The new technique, developed by University of California scientists, offers a practical way to avoid the bottlenecks caused by existing 3D QPI techniques, which are more laborious and computationally intensive. The new research, using a wavelength-multiplexed diffractive optical processor, presents a state-of-the-art method for 3D QPI, Advanced Photonics.
Light waves experience a time delay as they pass through a medium. This delay can reveal important details about the underlying structural and compositional properties. A cutting-edge optical technique called Quantitative Phase Imaging (QPI) displays the change in optical path length as light passes through materials, biological samples, and other transparent structures.
In contrast to traditional imaging techniques that rely on stains or labels, QPI produces high-contrast images that enable non-invasive examinations essential to fields such as biology, materials science and engineering. These images allow researchers to observe and quantify phase variations.

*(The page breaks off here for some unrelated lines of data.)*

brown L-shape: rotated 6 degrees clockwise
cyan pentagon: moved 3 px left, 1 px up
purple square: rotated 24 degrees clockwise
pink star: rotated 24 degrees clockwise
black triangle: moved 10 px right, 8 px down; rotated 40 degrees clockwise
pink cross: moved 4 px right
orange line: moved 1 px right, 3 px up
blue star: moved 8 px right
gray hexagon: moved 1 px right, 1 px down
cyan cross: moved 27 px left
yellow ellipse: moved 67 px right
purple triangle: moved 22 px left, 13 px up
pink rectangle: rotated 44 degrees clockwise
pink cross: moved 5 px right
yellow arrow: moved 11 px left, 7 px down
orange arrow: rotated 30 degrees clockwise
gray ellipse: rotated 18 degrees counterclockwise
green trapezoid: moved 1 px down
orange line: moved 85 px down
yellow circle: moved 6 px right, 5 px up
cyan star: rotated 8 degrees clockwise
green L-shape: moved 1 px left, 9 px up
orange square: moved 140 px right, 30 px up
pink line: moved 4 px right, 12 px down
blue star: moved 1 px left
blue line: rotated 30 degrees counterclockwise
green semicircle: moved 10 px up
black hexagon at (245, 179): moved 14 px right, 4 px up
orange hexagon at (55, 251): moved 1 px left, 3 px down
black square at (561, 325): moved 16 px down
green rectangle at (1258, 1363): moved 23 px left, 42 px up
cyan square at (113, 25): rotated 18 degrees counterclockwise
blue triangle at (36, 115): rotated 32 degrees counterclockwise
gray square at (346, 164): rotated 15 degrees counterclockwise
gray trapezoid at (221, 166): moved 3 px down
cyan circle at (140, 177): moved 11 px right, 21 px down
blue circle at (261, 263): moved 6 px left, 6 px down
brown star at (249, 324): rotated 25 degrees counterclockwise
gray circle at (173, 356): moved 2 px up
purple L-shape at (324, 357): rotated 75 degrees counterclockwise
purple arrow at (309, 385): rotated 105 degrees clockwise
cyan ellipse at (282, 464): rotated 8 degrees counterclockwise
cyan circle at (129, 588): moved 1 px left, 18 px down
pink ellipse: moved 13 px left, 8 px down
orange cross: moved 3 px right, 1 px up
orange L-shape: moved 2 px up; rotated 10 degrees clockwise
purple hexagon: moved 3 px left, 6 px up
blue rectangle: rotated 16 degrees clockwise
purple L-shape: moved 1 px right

The UCLA team developed a wavelength-multiple diffractive optical processor that optically converts the phase distributions of many 2D objects at different axial positions into intensity patterns that are each stored in a different wavelength channel.
This design uses an intensity-only image sensor to obtain quantitative phase images of input objects in different axial planes, eliminating the need for digital phase retrieval techniques.
“We are excited by the possibilities this new approach brings to biomedical imaging and sensing. Our wavelength-multiplexed diffractive optical processor offers a new solution for high-resolution, label-free imaging of transparent specimens, which could bring significant benefits to biomedical microscopy, sensing and diagnostic applications.”.
Aydgan Ozkan, Principal Investigator and Chancellor's Professor, University of California
Deep learning optimizes wavelength multiplexing and passive diffractive optical elements in a novel multi-plane QPI design that provides high-speed quantitative phase imaging of samples across many axial planes by performing a spectrally multiplexed phase-to-intensity conversion.
The system's compact design and all-optical phase recovery capability make it a competitive analog alternative to traditional digital QPI techniques.
The method was validated by proof-of-concept experiments successfully imaging intrinsic phase objects at different axial positions in the terahertz band. The scalability of this design will facilitate its adaptation to different electromagnetic spectral regions, such as the visible and infrared bands, using appropriate nanofabrication techniques.
This opens new avenues for integrating phase imaging solutions with focal plane arrays or image sensor arrays to create effective on-chip imaging and sensing devices.
This research will have a profound impact on many fields, including biological imaging, sensing, materials science, and environmental analysis. By providing a faster and more effective way to perform 3D QPI, this technique can improve a variety of applications, including environmental sample monitoring, materials characterization, and disease diagnosis and research.
Journal References:
Shen, C.-Y. others(2024) Multiplanar quantitative phase imaging using wavelength-multiplexed diffractive optical processor. Advanced Photonics. doi.org/10.1117/1.ap.6.5.056003.